(SUPPLIED DATA begins)
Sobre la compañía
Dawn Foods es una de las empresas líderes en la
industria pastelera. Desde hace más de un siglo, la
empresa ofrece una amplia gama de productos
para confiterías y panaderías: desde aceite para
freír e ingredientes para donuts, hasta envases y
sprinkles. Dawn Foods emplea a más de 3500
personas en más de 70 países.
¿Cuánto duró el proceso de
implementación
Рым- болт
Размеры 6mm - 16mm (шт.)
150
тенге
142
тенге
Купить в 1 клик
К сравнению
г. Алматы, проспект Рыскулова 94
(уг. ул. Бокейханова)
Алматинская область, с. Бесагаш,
(SUPPLIED DATA ends)
(SUPPLIED DATA begins)
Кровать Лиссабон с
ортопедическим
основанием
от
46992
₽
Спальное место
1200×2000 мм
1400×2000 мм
(SUPPLIED DATA ends)
(SUPPLIED DATA begins)
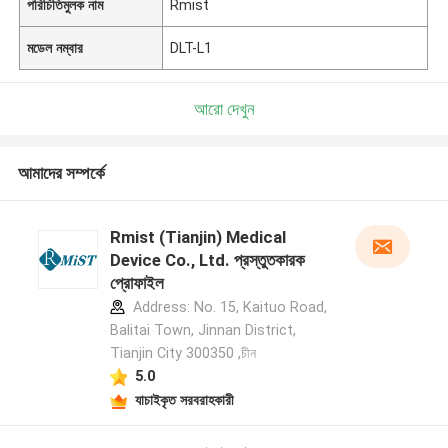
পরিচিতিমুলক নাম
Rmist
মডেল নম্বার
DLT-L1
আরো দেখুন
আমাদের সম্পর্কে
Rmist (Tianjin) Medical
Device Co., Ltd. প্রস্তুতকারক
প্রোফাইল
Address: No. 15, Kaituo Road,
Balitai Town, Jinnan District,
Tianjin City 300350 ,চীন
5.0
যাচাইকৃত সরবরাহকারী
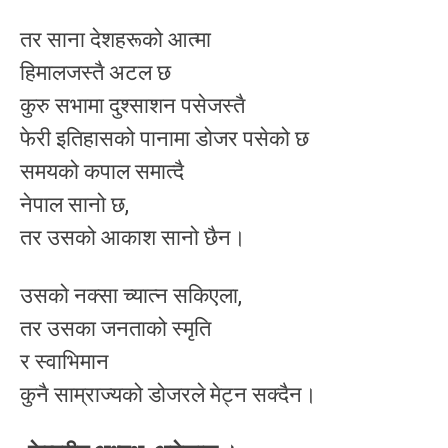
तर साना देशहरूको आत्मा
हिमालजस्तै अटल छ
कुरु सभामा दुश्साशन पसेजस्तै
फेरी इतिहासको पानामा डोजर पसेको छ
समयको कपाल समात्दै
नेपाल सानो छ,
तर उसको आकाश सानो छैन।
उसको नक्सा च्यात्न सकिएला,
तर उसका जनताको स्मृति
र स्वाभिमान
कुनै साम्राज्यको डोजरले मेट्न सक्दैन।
(SUPPLIED DATA ends)
WORK TO BE COMPLETED:
State the number of lines in the records above that contain the string "para", and give nothing else.

ANSWER FOR THE TASK:
2